Крепостной Пушкина (СИ) - Берг Ираклий
— И что же ты хочешь, Степан?
— Как это что? — широко заулыбался тот. — Подвезти хочу вас, барин. Нешто это прилично, чтобы барин своими ногами топал?
— Сколько раз тебя пороли, Степан? — полюбопытствовал Александр Сергеевич.
— Частенько, ваше благородие, частенько.
— И за что же, позволь узнать?
— Всяко бывало, барин, и за дело и так. Вот батюшка мой, царствие ему небесное, за разум поколачивал, а управляющий наш, Михайло Иванов — за глупость тягал. Пытался, во всяком случае.
— Как это — пытался?
— Да как оно и бывает, барин. Глупость я совершил, а он и пороть меня. Да только не дался я.
— Как?! — воскликнул ошеломленный Пушкин. — Он ведь управляющий! Воля моя! Неужто ты бунтовщик, братец?
Крестьянин поклонился третий раз, и удивлённый Александр Сергеевич готов был поклясться, что сделал он это не из смирения, а чтобы скрыть пробивающуюся улыбку.

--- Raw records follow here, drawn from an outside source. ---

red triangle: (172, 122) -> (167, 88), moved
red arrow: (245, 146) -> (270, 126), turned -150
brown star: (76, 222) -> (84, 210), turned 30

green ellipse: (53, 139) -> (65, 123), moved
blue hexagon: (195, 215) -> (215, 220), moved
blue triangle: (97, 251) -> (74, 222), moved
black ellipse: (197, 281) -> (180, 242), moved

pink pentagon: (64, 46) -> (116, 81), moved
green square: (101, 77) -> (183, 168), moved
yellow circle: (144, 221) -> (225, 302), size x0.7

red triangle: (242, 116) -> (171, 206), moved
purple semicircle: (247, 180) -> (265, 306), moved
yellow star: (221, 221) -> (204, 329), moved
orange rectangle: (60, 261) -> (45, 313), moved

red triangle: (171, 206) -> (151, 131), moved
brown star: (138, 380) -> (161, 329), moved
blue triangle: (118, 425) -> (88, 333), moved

— Да что вы говорите такое, барин, — молвил Степан, слегка растягивая слова, — где это видано, чтобы бунтовщик самым справным оброчным был? Да второго как я во всей области не сыскать! Губернии, то есть.
— Так ты же сам говоришь, что желал тебя наказать управляющий, так?
— Верно, барин. Очень желал.
— А ты ему не дался, так?
— И это верно, барин. Не дался.
— Значит ты и есть бунтовщик. Управляющий — власть, а ты, значит, против власти пошёл. Верно?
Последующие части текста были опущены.